Judith M Stillion Author & Editor

Judith M. Stillion, PhD, CT is Professor Emerita of psychology and currently serves as a consultant on a variety of issues including end-of-life issues, meaningful aging, positive psychology applied to grieving and dying, strategic planning and facilitation of grief groups. Dr. Stillion's varied career includes teaching and counseling in the public schools and at the university level. She began teaching the psychology of death and dying in 1975 and continued for over 20 years. She also served as Associate and Vice-Chancellor for Academic Affairs at Western Carolina University, USA Associate Vice-President for Academic Affairs in the University of North Carolina System and founding Director of the Institute for Leadership, Ethics & Character at Kennesaw State University. Dr. Stillion is a past-president of the Association for Death Education and Counseling and recipient of both their Death Educator and Contributions to the Field awards. She has written three books and numerous chapters and articles in her field of expertise, which include suicide across the life span, aging, positive psychology applied to grief groups and gender issues in death and grief.

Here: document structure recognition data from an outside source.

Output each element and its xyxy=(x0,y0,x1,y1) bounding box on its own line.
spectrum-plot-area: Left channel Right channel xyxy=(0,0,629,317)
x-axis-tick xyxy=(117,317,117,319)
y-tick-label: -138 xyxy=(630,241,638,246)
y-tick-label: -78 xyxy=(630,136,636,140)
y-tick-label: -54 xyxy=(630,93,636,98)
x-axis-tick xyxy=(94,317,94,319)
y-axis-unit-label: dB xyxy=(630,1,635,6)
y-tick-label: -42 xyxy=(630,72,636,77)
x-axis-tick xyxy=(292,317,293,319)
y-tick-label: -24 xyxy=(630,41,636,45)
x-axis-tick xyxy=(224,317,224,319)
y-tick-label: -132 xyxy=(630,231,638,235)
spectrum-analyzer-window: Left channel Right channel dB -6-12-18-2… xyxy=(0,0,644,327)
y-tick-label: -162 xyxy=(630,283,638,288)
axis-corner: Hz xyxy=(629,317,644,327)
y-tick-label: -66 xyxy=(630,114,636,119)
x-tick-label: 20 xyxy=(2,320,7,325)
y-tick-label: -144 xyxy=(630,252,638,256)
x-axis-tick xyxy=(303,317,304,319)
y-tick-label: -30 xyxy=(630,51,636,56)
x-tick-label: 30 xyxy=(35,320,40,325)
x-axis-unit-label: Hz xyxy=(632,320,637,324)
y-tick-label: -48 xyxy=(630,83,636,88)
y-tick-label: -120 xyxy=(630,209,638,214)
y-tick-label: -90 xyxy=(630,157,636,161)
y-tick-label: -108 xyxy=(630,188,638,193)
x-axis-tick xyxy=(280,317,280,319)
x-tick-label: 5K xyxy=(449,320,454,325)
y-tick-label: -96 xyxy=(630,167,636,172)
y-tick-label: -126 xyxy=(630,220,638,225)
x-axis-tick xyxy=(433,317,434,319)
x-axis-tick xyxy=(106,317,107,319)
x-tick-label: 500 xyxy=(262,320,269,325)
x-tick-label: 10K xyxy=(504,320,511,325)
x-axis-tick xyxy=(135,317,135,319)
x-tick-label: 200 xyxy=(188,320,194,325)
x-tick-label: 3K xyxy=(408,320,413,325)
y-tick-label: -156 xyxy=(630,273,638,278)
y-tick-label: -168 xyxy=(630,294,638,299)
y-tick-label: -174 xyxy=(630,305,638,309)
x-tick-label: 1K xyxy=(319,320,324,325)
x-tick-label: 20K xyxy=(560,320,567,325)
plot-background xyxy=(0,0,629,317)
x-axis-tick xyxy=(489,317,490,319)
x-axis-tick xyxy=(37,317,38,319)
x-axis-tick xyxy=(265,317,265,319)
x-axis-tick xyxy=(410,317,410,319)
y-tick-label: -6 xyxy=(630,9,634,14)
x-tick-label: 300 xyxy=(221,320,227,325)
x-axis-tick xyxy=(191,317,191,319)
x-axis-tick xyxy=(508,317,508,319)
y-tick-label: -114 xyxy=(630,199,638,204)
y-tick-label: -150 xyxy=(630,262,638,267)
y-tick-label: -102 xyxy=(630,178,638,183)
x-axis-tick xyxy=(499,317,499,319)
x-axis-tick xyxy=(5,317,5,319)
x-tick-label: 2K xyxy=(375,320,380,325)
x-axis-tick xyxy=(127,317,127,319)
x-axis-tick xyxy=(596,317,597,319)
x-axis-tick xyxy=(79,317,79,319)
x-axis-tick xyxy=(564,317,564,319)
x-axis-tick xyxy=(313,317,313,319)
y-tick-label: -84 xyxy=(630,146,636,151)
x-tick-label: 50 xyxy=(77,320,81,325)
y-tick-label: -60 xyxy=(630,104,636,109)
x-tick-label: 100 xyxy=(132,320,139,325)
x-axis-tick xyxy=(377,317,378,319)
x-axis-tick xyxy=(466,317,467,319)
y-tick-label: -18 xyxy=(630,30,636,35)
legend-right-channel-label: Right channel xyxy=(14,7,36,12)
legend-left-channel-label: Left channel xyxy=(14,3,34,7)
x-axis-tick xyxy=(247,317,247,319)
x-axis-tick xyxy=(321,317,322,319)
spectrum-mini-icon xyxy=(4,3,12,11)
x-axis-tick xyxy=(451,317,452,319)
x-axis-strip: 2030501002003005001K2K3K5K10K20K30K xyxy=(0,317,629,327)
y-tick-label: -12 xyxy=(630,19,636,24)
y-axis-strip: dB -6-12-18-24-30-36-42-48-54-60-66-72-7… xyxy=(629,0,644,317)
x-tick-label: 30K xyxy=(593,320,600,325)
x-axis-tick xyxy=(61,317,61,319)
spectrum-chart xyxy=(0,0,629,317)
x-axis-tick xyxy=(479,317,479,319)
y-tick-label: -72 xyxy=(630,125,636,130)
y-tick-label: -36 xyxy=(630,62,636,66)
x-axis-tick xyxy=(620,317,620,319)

Thomas Attig, PhD, is the author of Catching Your Breath in Grief and Grace Will Lead You Home (2012), The Heart of Grief: Death and the Search for Lasting Love (2000), How We Grieve: Relearning the World (Revised Edition, 2011), and numerous articles and reviews on grief and loss, care of the dying, suicide intervention, death education, expert witnessing in wrongful death cases, the ethics of interactions with the dying, and the nature of applied philosophy. He spent the greater part of his career (1972-95) as Professor of Philosophy (now Emeritus) at Bowling Green State University, USA where he served as Department Chair for eleven years and established the first PhD in Applied Philosophy in the world in 1987. A Past President of the Association for Death Education and Counseling, Dr. Attig has also served as Vice Chair of the Board of Directors of the International Work Group on Death, Dying, and Bereavement. He holds degrees in philosophy from Northwestern University (BA) and Washington University in St. Louis (MA and PhD). He currently resides in Victoria, BC, Canada and devotes his time to writing and speaking.